Even after this adjustment, the bank maintains a bullish long-term outlook, but its appetite has become noticeably more modest. The revision was initiated by lead analysts Lina Thomas and Daan Struyven as part of an internal study, where they pointed to weakening demand from gold-backed exchange-traded funds (ETFs).
The key driver of the pressure was a sharp cooling of interest in gold ETFs. According to the World Gold Council, investors withdrew about $2 billion from these instruments globally in May. The only region to show inflows was Europe, while Asian funds lost $1.2 billion — the first time since August 2025. Simultaneously, bearish sentiment is intensifying in the market: traders are actively hedging against a decline in the precious metal.
The weakening interest in ETFs is directly linked to the shift in the consensus on the Fed's rate. This week, Goldman Sachs economists moved their forecast for a rate cut to June and December of next year. While a loosening was previously expected in December 2026 and March 2027, these timelines now appear uncertain.
The Fed itself left the rate in the 3.50–3.75% range this week, but the number of supporters for further hikes is growing. Nine FOMC members already allow for at least one hike in 2026. If this happens, Goldman Sachs forecasts gold will fall to $4,400 by year-end, making it less attractive as a hedge against political risks. Former Dallas Fed President Rob Kaplan, in an interview with Bloomberg, did not rule out a hike as early as September.
However, central banks are supporting the market: in April, they were again net buyers, increasing reserves by 19 tons. A World Gold Council survey shows that about 45% of central banks plan to increase reserves over the year.

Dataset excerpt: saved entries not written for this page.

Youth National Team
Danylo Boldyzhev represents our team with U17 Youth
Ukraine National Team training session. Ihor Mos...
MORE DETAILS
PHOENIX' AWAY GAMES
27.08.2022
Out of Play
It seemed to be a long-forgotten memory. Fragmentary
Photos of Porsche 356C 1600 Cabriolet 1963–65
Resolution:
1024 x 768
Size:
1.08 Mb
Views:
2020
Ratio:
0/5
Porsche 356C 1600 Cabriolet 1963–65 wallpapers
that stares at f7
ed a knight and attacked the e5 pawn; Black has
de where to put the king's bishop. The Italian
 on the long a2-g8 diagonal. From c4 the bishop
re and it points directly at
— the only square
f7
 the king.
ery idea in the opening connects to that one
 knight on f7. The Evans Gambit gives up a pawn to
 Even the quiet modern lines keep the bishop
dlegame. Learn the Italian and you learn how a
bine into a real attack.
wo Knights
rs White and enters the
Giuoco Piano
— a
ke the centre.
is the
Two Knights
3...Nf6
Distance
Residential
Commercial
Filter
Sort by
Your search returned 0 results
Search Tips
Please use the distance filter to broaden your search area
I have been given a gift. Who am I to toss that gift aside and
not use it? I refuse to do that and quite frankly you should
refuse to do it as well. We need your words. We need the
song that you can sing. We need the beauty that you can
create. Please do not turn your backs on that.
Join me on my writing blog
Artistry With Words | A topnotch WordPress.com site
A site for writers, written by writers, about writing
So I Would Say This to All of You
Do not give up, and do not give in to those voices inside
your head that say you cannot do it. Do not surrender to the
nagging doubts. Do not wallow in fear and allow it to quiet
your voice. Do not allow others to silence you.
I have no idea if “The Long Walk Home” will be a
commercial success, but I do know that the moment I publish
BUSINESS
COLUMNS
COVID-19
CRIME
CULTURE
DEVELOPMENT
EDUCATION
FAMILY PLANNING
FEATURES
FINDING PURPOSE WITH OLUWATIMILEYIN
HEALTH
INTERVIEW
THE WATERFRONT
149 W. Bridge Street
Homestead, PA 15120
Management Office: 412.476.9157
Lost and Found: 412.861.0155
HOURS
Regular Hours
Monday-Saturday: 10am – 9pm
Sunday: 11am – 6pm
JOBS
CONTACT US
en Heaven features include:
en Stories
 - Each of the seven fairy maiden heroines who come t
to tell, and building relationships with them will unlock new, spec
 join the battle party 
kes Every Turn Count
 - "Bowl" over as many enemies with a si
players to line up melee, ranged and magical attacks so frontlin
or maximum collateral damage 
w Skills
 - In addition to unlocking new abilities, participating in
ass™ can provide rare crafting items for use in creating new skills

Expert comment from Cryptalist: This situation demonstrates a classic conflict between short-term monetary policy and structural demand from the state. As long as Fed hawks dominate, gold will be under pressure, but central bank purchases create a solid "fundamental floor." For crypto investors, this is a signal: if traditional safe-haven assets lose appeal due to tight policy, capital may flow into alternative digital assets, especially during periods of high rate uncertainty.